Pattern analysis

mlauber71 · April 1, 2019, 8:26pm

One way or another you would have to constitute what an acceptable pattern is. I see this paths:

you could use a fixed pattern like in my model but that would mean you have to take care of typos and stuff like that
you could try and clean the texts though KNIME’s text mining methods so you will get back the ‘essence’ of the nouns. That would make the pattern more robust, but you might lose subtle changes that might be important (I am not an expert in text mining - there are several examples on the web also of address matching in Python mainly - it should be possible to adapt one of those - have not seen a specific address matching workflow in contrast to deduplication workflows - maybe someone with more experience can give a hint)
you could to the same and try to do some fuzzy matching of new values towards your standard set of acceptable terms - and if an entry does not match it gets flagged
if you have really large numbers of transactions and lots of historic data and you would only seldom get a new combination you could try a ‘numeric’ approach. If an order does not at least fit a pattern that has an 0.5% coverage it gets flagged (that only would work if your standard combinations are relatively stable)

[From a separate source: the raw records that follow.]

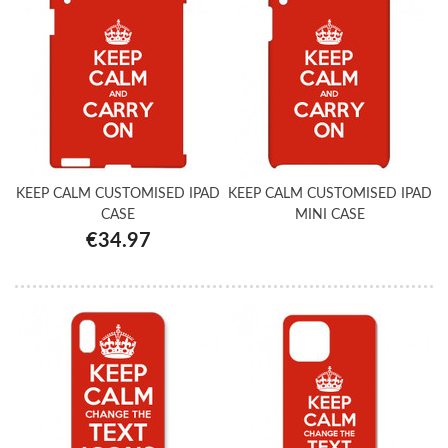
KEEP CALM CUSTOMISED IPAD
KEEP CALM CUSTOMISED IPAD
CASE
MINI CASE
€34.97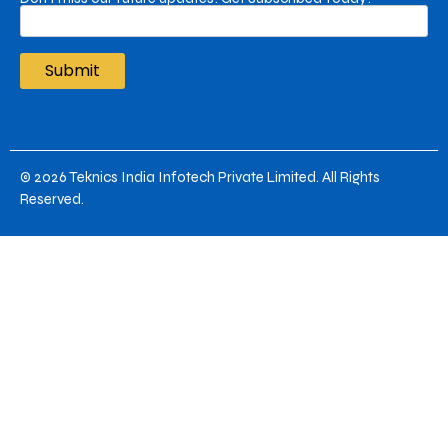
© 2026
Teknics India Infotech Private Limited
. All Rights
Reserved.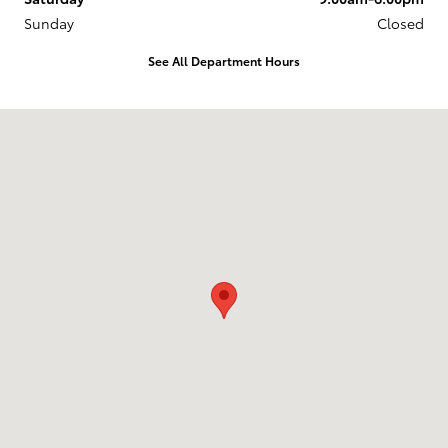
Sunday
Closed
See All Department Hours
Visit us at: 218 Route 17K Newburgh, NY 12550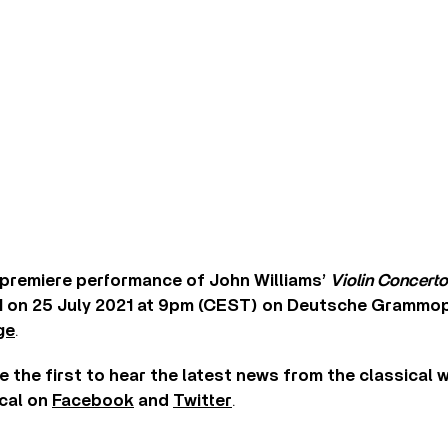
premiere performance of John Williams’
Violin Concerto
 on 25 July 2021 at 9pm (CEST) on Deutsche Grammop
ge
.
e the first to hear the latest news from the classical 
cal on
Facebook
and
Twitter
.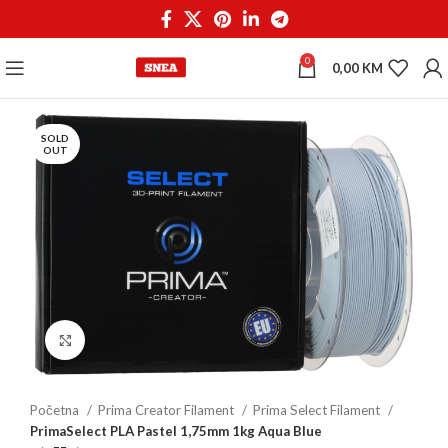
0
0,00
KM
SOLD
OUT
Click to enlarge
Početna
Prima Creator Filament
Prima Select Filament
PrimaSelect PLA Pastel 1,75mm 1kg Aqua Blue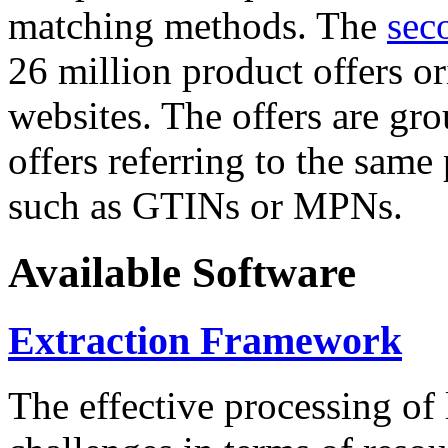
matching methods. The
sec
26 million product offers o
websites. The offers are gro
offers referring to the same
such as GTINs or MPNs.
Available Software
Extraction Framework
The effective processing of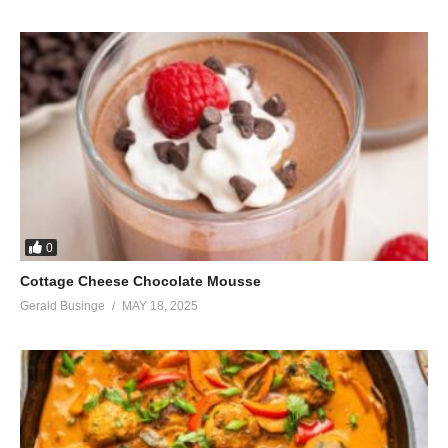
0
Cottage Cheese Chocolate Mousse
Gerald Businge
MAY 18, 2025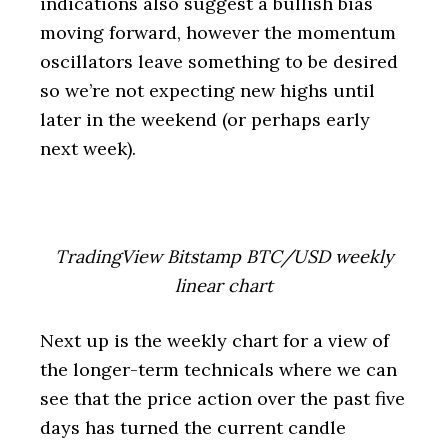
indications also suggest a bullish bias
moving forward, however the momentum
oscillators leave something to be desired
so we’re not expecting new highs until
later in the weekend (or perhaps early
next week).
TradingView Bitstamp BTC/USD weekly
linear chart
Next up is the weekly chart for a view of
the longer-term technicals where we can
see that the price action over the past five
days has turned the current candle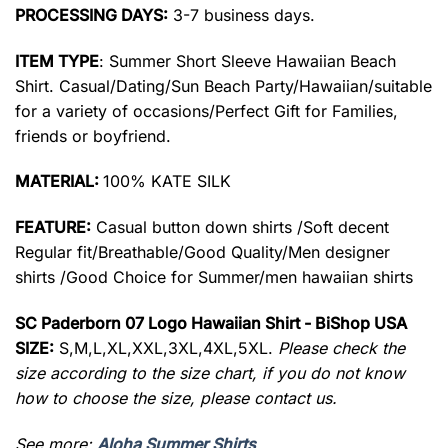
PROCESSING DAYS:
3-7 business days.
ITEM TYPE
: Summer Short Sleeve Hawaiian Beach
Shirt. Casual/Dating/Sun Beach Party/Hawaiian/suitable
for a variety of occasions/Perfect Gift for Families,
friends or boyfriend.
MATERIAL:
100% KATE SILK
FEATURE:
Casual button down shirts /Soft decent
Regular fit/Breathable/Good Quality/Men designer
shirts /Good Choice for Summer/men hawaiian shirts
SC Paderborn 07 Logo Hawaiian Shirt - BiShop USA
SIZE:
S,M,L,XL,XXL,3XL,4XL,5XL.
Please check the
size according to the size chart, if you do not know
how to choose the size, please contact us.
See more:
Aloha Summer Shirts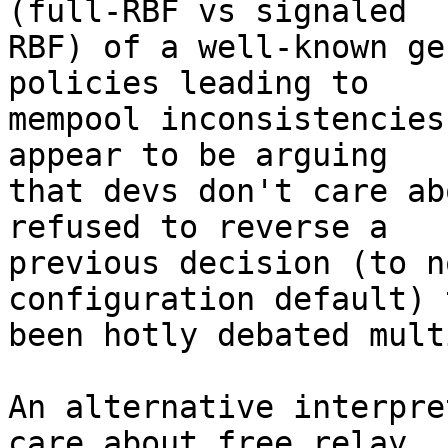
(full-RBF vs signaled

RBF) of a well-known ge
policies leading to

mempool inconsistencies
appear to be arguing

that devs don't care ab
refused to reverse a

previous decision (to n
configuration default) 
been hotly debated mult
An alternative interpre
care about free relay,
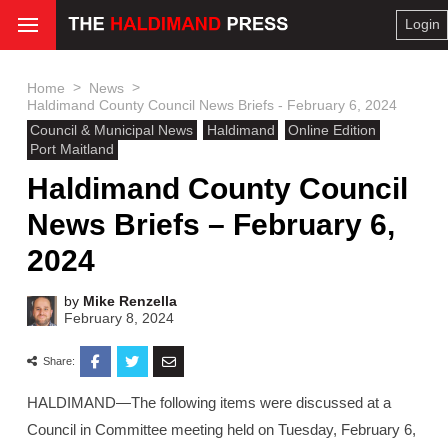
Login
>
>
Home
News
Haldimand County Council News Briefs - February 6, 2024
Council & Municipal News
Haldimand
Online Edition
Port Maitland
Haldimand County Council
News Briefs – February 6,
2024
by
Mike Renzella
February 8, 2024
Share:
HALDIMAND—The following items were discussed at a
Council in Committee meeting held on Tuesday, February 6,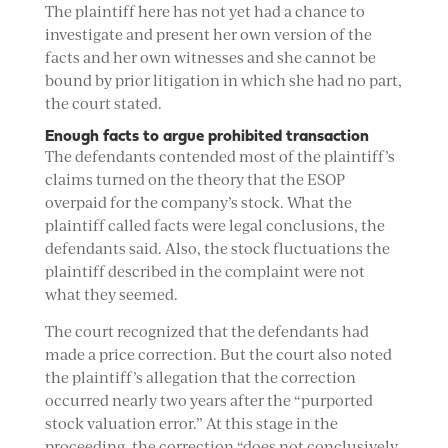
The plaintiff here has not yet had a chance to
investigate and present her own version of the
facts and her own witnesses and she cannot be
bound by prior litigation in which she had no part,
the court stated.
Enough facts to argue prohibited transaction
The defendants contended most of the plaintiff’s
claims turned on the theory that the ESOP
overpaid for the company’s stock. What the
plaintiff called facts were legal conclusions, the
defendants said. Also, the stock fluctuations the
plaintiff described in the complaint were not
what they seemed.
The court recognized that the defendants had
made a price correction. But the court also noted
the plaintiff’s allegation that the correction
occurred nearly two years after the “purported
stock valuation error.” At this stage in the
proceeding, the correction “does not conclusively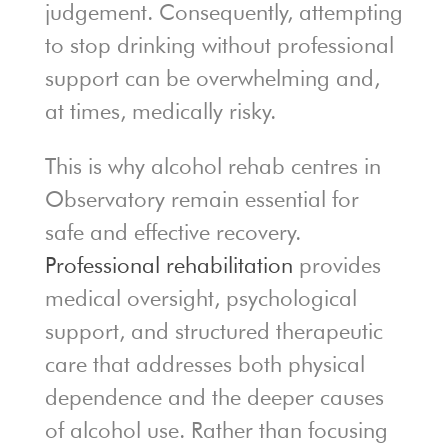
judgement. Consequently, attempting
to stop drinking without professional
support can be overwhelming and,
at times, medically risky.
This is why alcohol rehab centres in
Observatory remain essential for
safe and effective recovery.
Professional rehabilitation
provides
medical oversight, psychological
support, and structured therapeutic
care that addresses both physical
dependence and the deeper causes
of alcohol use. Rather than focusing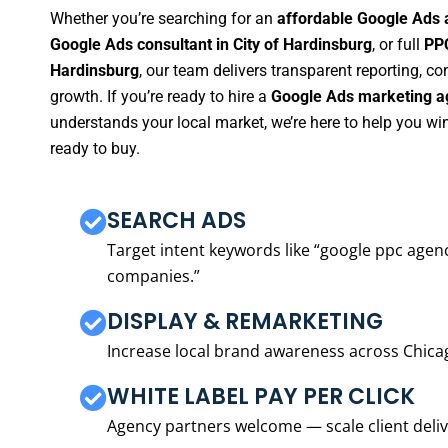
Whether you’re searching for an
affordable Google Ads a
Google Ads consultant in City of Hardinsburg
, or full
PPC
Hardinsburg
, our team delivers transparent reporting, 
growth. If you’re ready to hire a
Google Ads marketing ag
understands your local market, we’re here to help you w
ready to buy.
SEARCH ADS
Target intent keywords like “google ppc ag
companies.”
DISPLAY & REMARKETING
Increase local brand awareness across Chica
WHITE LABEL PAY PER CLICK
Agency partners welcome — scale client delive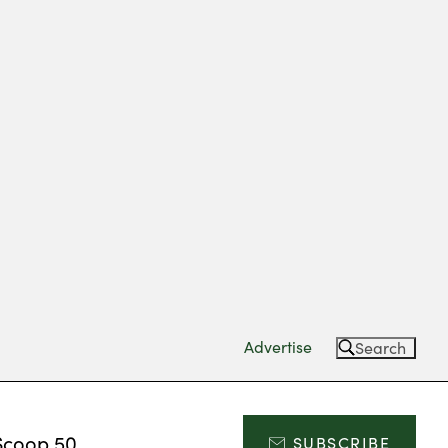
Advertise
Search
Scoop 50
SUBSCRIBE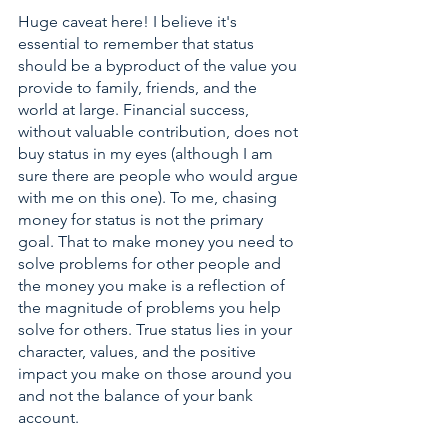
Huge caveat here! I believe it's 
essential to remember that status 
should be a byproduct of the value you 
provide to family, friends, and the 
world at large. Financial success, 
without valuable contribution, does not 
buy status in my eyes (although I am 
sure there are people who would argue 
with me on this one). To me, chasing 
money for status is not the primary 
goal. That to make money you need to 
solve problems for other people and 
the money you make is a reflection of 
the magnitude of problems you help 
solve for others. True status lies in your 
character, values, and the positive 
impact you make on those around you 
and not the balance of your bank 
account.  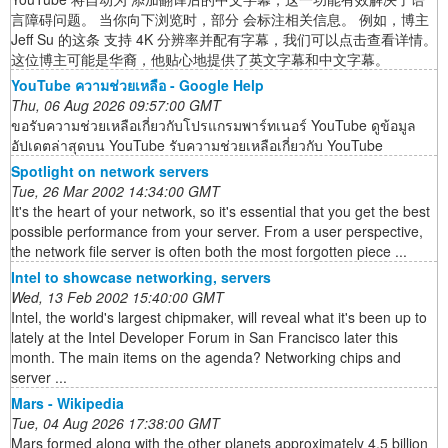
言障碍问题。 当你向下浏览时，部分 会标注相关信息。 例如，博主
Jeff Su 的这条 支持 4K 分辨率并配有字幕，我们可以点击查看详情。
这位博主可能是华裔，他贴心地提供了英文字幕和中文字幕。
YouTube ความช่วยเหลือ - Google Help
Thu, 06 Aug 2026 09:57:00 GMT
ขอรับความช่วยเหลือเกี่ยวกับโปรแกรมพาร์ทเนอร์ YouTube ดูข้อมูล
อัปเดตล่าสุดบน YouTube รับความช่วยเหลือเกี่ยวกับ YouTube
Spotlight on network servers
Tue, 26 Mar 2002 14:34:00 GMT
It's the heart of your network, so it's essential that you get the best
possible performance from your server. From a user perspective,
the network file server is often both the most forgotten piece ...
Intel to showcase networking, servers
Wed, 13 Feb 2002 15:40:00 GMT
Intel, the world's largest chipmaker, will reveal what it's been up to
lately at the Intel Developer Forum in San Francisco later this
month. The main items on the agenda? Networking chips and
server ...
Mars - Wikipedia
Tue, 04 Aug 2026 17:38:00 GMT
Mars formed along with the other planets approximately 4.5 billion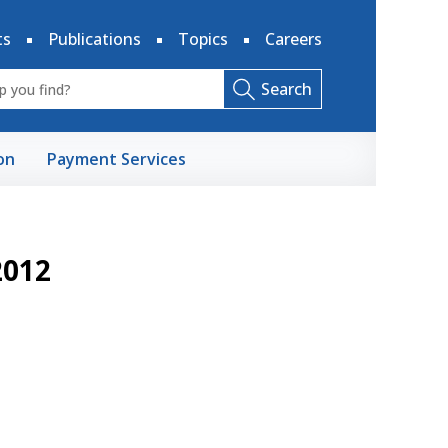
ts
Publications
Topics
Careers
Search
on
Payment Services
2012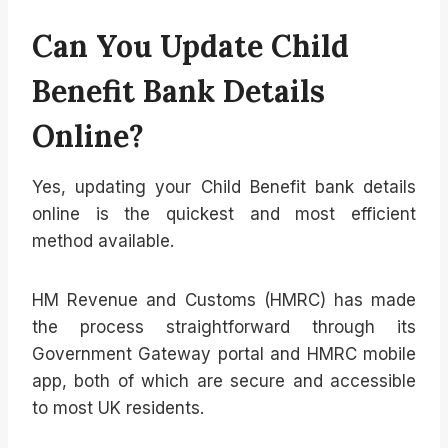
Can You Update Child
Benefit Bank Details
Online?
Yes, updating your Child Benefit bank details
online is the quickest and most efficient
method available.
HM Revenue and Customs (HMRC) has made
the process straightforward through its
Government Gateway portal and HMRC mobile
app, both of which are secure and accessible
to most UK residents.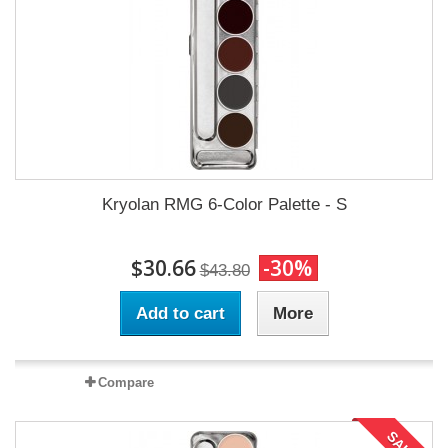
Kryolan RMG 6-Color Palette - S
$30.66
-30%
$43.80
Add to cart
More
Compare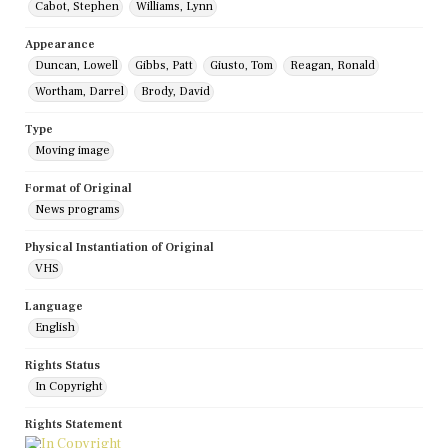
Cabot, Stephen
Williams, Lynn
Appearance
Duncan, Lowell
Gibbs, Patt
Giusto, Tom
Reagan, Ronald
Wortham, Darrel
Brody, David
Type
Moving image
Format of Original
News programs
Physical Instantiation of Original
VHS
Language
English
Rights Status
In Copyright
Rights Statement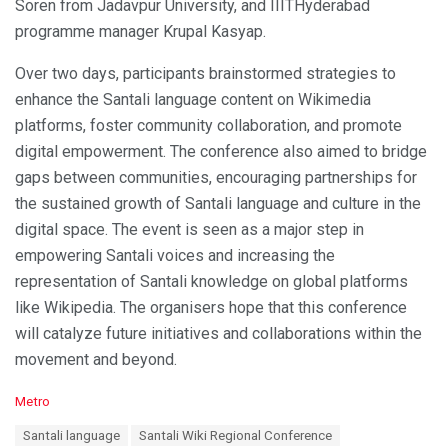
Soren from Jadavpur University, and IIITHyderabad
programme manager Krupal Kasyap.
Over two days, participants brainstormed strategies to
enhance the Santali language content on Wikimedia
platforms, foster community collaboration, and promote
digital empowerment. The conference also aimed to bridge
gaps between communities, encouraging partnerships for
the sustained growth of Santali language and culture in the
digital space. The event is seen as a major step in
empowering Santali voices and increasing the
representation of Santali knowledge on global platforms
like Wikipedia. The organisers hope that this conference
will catalyze future initiatives and collaborations within the
movement and beyond.
C
Metro
a
T
Santali language
Santali Wiki Regional Conference
t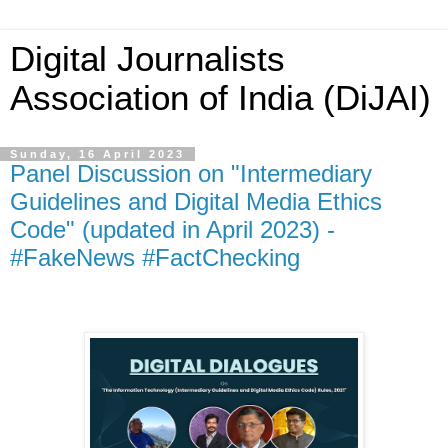
Digital Journalists
Association of India (DiJAI)
Sunday, 16 April 2023
Panel Discussion on "Intermediary
Guidelines and Digital Media Ethics
Code" (updated in April 2023) -
#FakeNews #FactChecking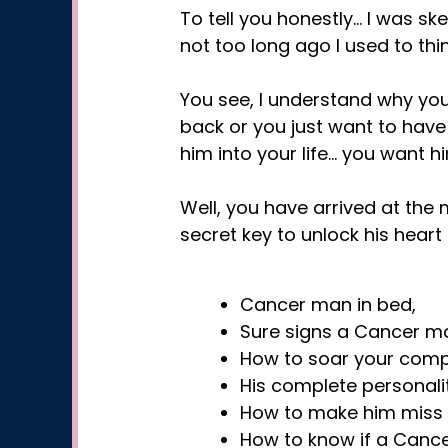
To tell you honestly… I was sk
not too long ago I used to thi
You see, I understand why you’
back or you just want to have
him into your life… you want h
Well, you have arrived at the
secret key to unlock his hear
Cancer man in bed,
Sure signs a Cancer man
How to soar your compat
His complete personality
How to make him miss 
How to know if a Cance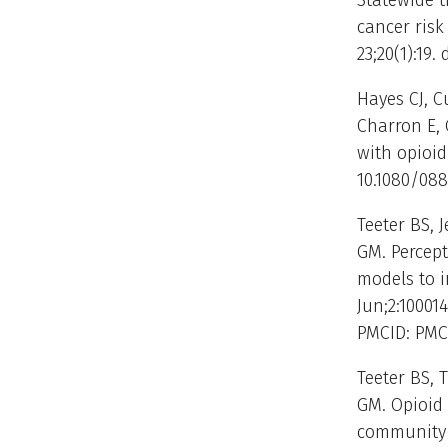
Statewide t
cancer risk
23;20(1):19
Hayes CJ, C
Charron E, 
with opioid
10.1080/088
Teeter BS, 
GM. Percep
models to i
Jun;2:100014
PMCID: PMC
Teeter BS, 
GM. Opioid 
community p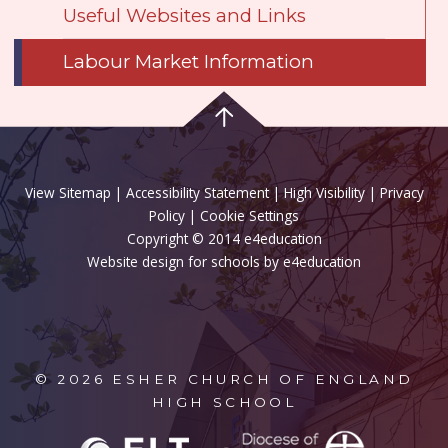
Useful Websites and Links
Labour Market Information
View Sitemap
|
Accessibility Statement
|
High Visibility
|
Privacy
Policy
| Cookie Settings
Copyright © 2014 e4education
Website design for schools by e4education
© 2026 ESHER CHURCH OF ENGLAND
HIGH SCHOOL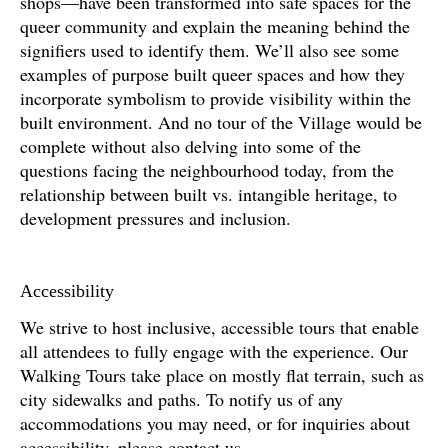
shops—have been transformed into safe spaces for the
queer community and explain the meaning behind the
signifiers used to identify them. We’ll also see some
examples of purpose built queer spaces and how they
incorporate symbolism to provide visibility within the
built environment. And no tour of the Village would be
complete without also delving into some of the
questions facing the neighbourhood today, from the
relationship between built vs. intangible heritage, to
development pressures and inclusion.
Accessibility
We strive to host inclusive, accessible tours that enable
all attendees to fully engage with the experience. Our
Walking Tours take place on mostly flat terrain, such as
city sidewalks and paths. To notify us of any
accommodations you may need, or for inquiries about
accessibility, please contact us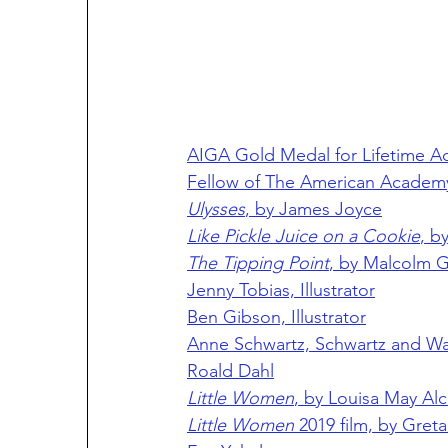
AIGA Gold Medal for Lifetime A
Fellow of The American Academy
Ulysses
, by James Joyce
Like Pickle Juice on a Cookie
, b
The Tipping Point
, by Malcolm G
Jenny Tobias, Illustrator
Ben Gibson, Illustrator
Anne Schwartz, Schwartz and Wad
Roald Dahl
Little Women
, by Louisa May Alc
Little Women
 2019 film, by Gret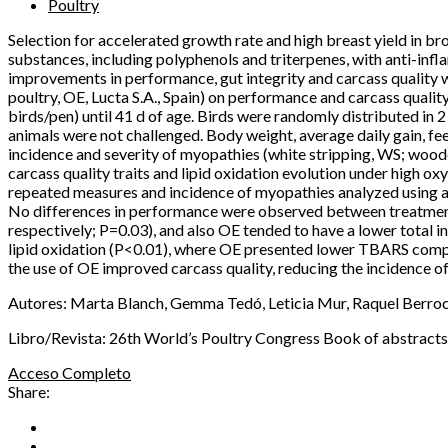
Poultry
Selection for accelerated growth rate and high breast yield in br
substances, including polyphenols and triterpenes, with anti-inf
improvements in performance, gut integrity and carcass quality w
poultry, OE, Lucta S.A., Spain) on performance and carcass qualit
birds/pen) until 41 d of age. Birds were randomly distributed in 
animals were not challenged. Body weight, average daily gain, fe
incidence and severity of myopathies (white stripping, WS; woo
carcass quality traits and lipid oxidation evolution under high
repeated measures and incidence of myopathies analyzed using a n
No differences in performance were observed between treatment
respectively; P=0.03), and also OE tended to have a lower total 
lipid oxidation (P<0.01), where OE presented lower TBARS compa
the use of OE improved carcass quality, reducing the incidence o
Autores: Marta Blanch, Gemma Tedó, Leticia Mur, Raquel Berro
Libro/Revista: 26th World’s Poultry Congress Book of abstract
Acceso Completo
Share: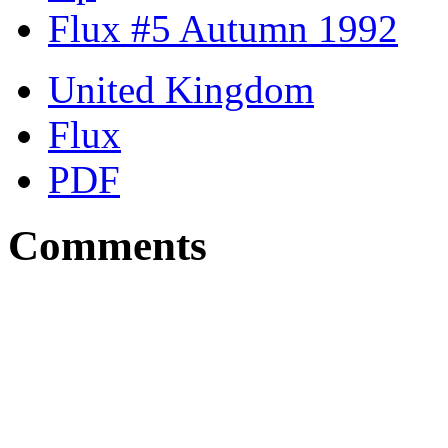
Flux #5 Autumn 1992
United Kingdom
Flux
PDF
Comments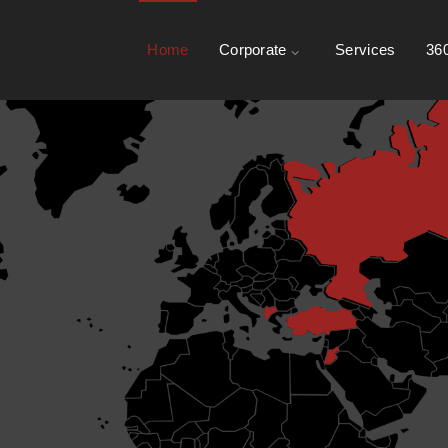
Home
Corporate
Services
360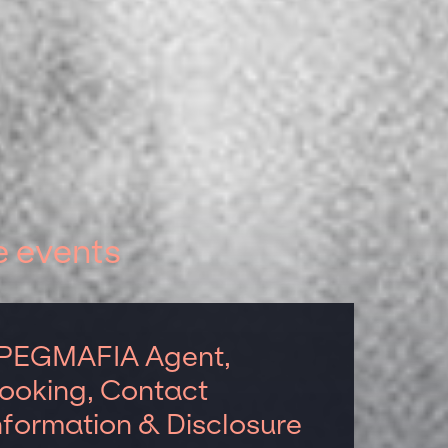
e events
PEGMAFIA Agent,
ooking, Contact
nformation & Disclosure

I am also thinking about another approach but I am not sure yet if it is feasible. You could try and assign every ‘legitimate’ cleaned and prepared entry an ID like A, B, C or 1,2,3. Then you train an ‘excessive’ model like a random forest that is allowed to massively overfit so to build a perfect model.

You then use this model that should give you a perfect probability on new data. And if the probability goes beneath a threshold of say 0.85 the model is not sure how to handle and example because it does not fit a previous pattern. But that very much depends on the data as a whole and if such a multi class model could be computed in the first place. I have to think about the last one.